Chopped the egg into little squares as if I had a mandolin(?) egg slicer and put the dry stuff in 2 tablespoons of olive oil to help so there were no "spice-pockets" I call them; I guess you could say it's like a seasoning rue.

Then, I saw the beginning of another video where Pepin made some bread-sticks.
- half of a 5-day old bagel
- 3 tablespoons of shredded parmesan-like cheese (I'm blanking on the exact variety lol)
- 1 teaspoonish of garlic powder
- 1 teaspoonish of cumin

Doused the bagel top and bottom with olive oil, mixed the cheese/seasonings, and put it on top. Toasted the bagel in the oven at 450-ish (convection oven, didn't feel like pre-heating, blah lol) till the cheese was melty/crusty

Topped the bagel with egg salad and then thought "Hey, all that mayonnaise... I think it sure could use something to cut through that heavy, creaminess."

- 3-4 tablespoons of balsamic vinegar into a saucepan, reduced until it was about 1 tablespoon.

The results:



















What a difference it makes when you don't over-boil the egg!!! As an afterthought, I think this would be a really great party-type of finger-food, served on toast rounds prepared in the same way. However, if you do this, I'd recommend not to let the egg salad sit on the toast for TOO long, as I think it's best to keep the seasonings from the toast and the egg salad as two separate entities.
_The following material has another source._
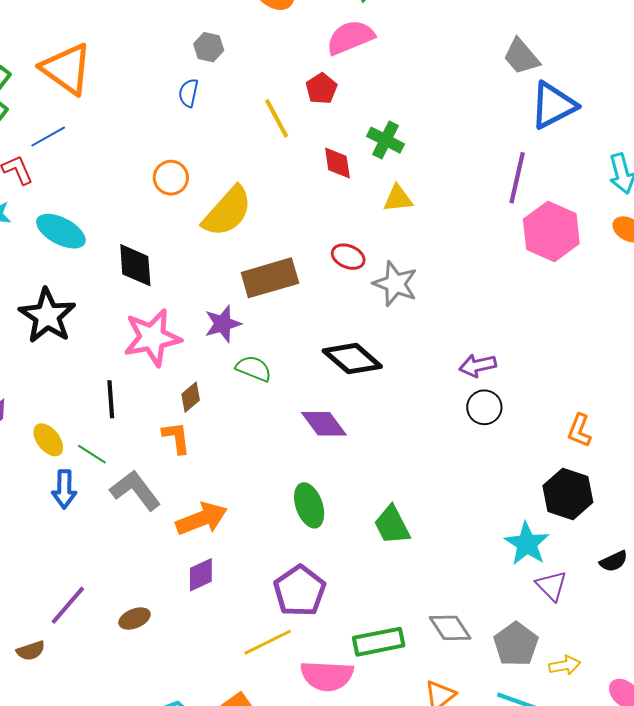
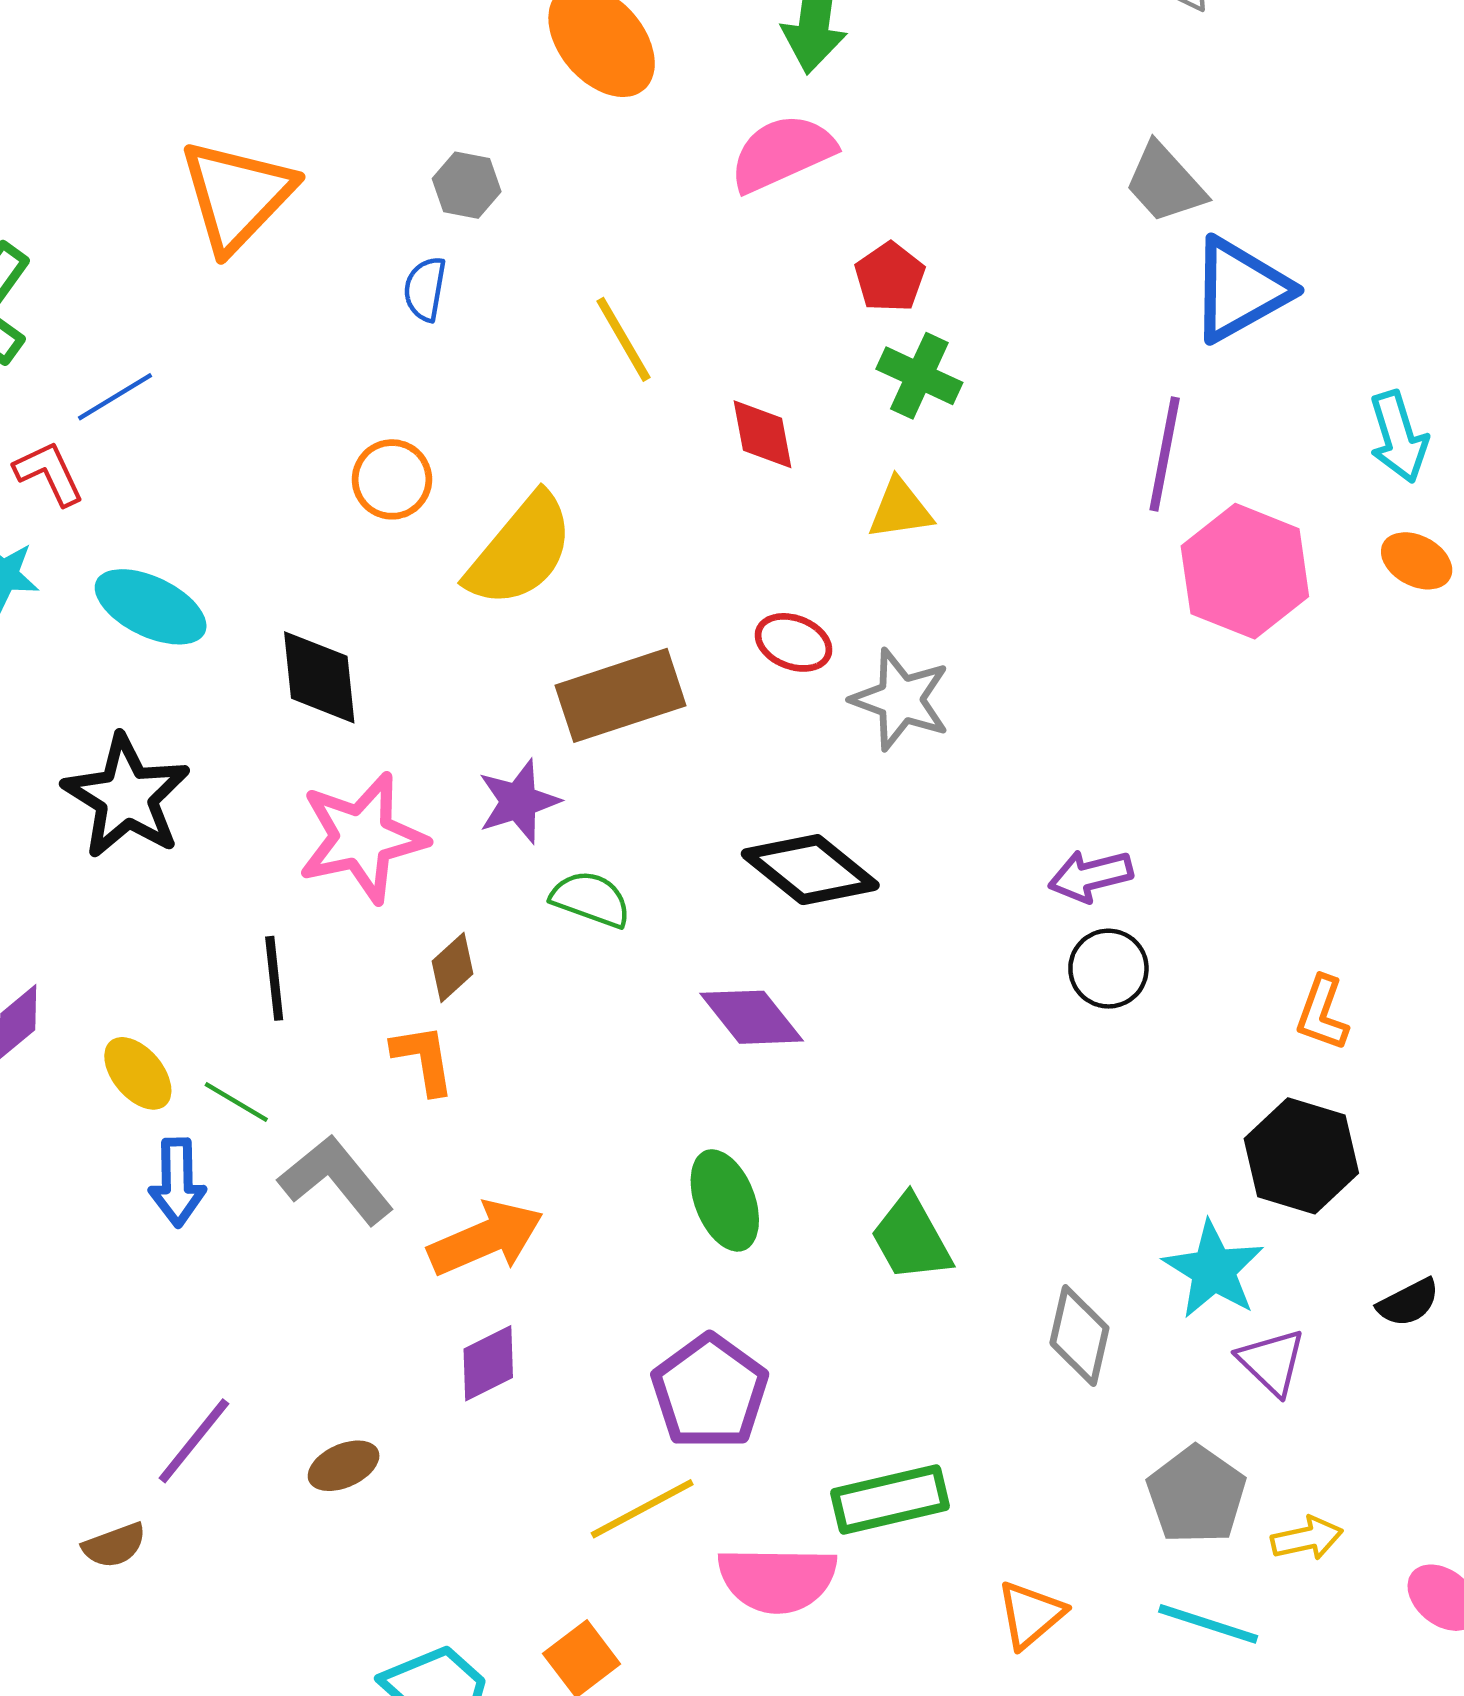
orange triangle: (66, 69) -> (237, 195), moved, turned 40
red pentagon: (321, 89) -> (890, 277), moved
green cross: (386, 140) -> (919, 376), moved
gray diamond: (450, 628) -> (1079, 1336), moved, turned 48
Anywho, figured I'd share this with you, my friends here on Puff.com. Thanks for checking out this installment of "Foods that you will probably die from eating, made by Isaac". LOL!

Cheers,
Isaac


----------



## vanvan84 (Jan 15, 2010)

Mmm that is one tasty tasty looking egg salad you mad me hungy dang it. I will have to try this out next time I have an excess of eggs sitting around.


----------



## fuente~fuente (May 11, 2009)

Isaac... You may have a untapped talent bro. Anyone who can make egg salad look edible has got to have some skill.


----------



## eyesack (Jul 19, 2009)

Haha thanks bro, let me know how you like it if/when you do it!


----------



## LincolnSmokes (Nov 5, 2009)

WOW, I think that's all I can muster right now. I'm still cleaning the drool off my keyboard.


----------



## ninjaturtlenerd (Nov 14, 2009)

brother everytime you post your food here it gets me all hot n bothered!!! lol good work


----------



## Magicseven (Oct 17, 2009)

Thanks

Issac now i am hungry!


----------



## HGFlex (Jun 24, 2009)

That's quite the work of art... it's missing something though....

ONE WORD... *BACON!!!*

*







*


----------



## DSturg369 (Apr 6, 2008)

OK, I'm officially hungry again!!


----------



## eyesack (Jul 19, 2009)

Haha Tyler! You're right! I thought of that after I started eating it, but then I was like meh, I've already spent an hour making frekin egg-salad lol and bacon might over-americanize it. I was kinda goin for a delicate French theme lol. I'll crumble some bacon on top tonight hahaha.

Thanks everyone!


----------



## Jack Straw (Nov 20, 2008)

Damn that looks good.


----------



## Jazzmunkee (Jul 3, 2008)

I don't know why but i knew this was an Isaac post before I even looked at the name. I can always spot one a mile away. haha. Seriously though, that looks pretty awesome. I do agree though- BACON MAKES EVERYTHING BETTER!


----------



## fiddlegrin (Feb 8, 2009)

Fun!

Please pass the E.S.:thumb: 




.


----------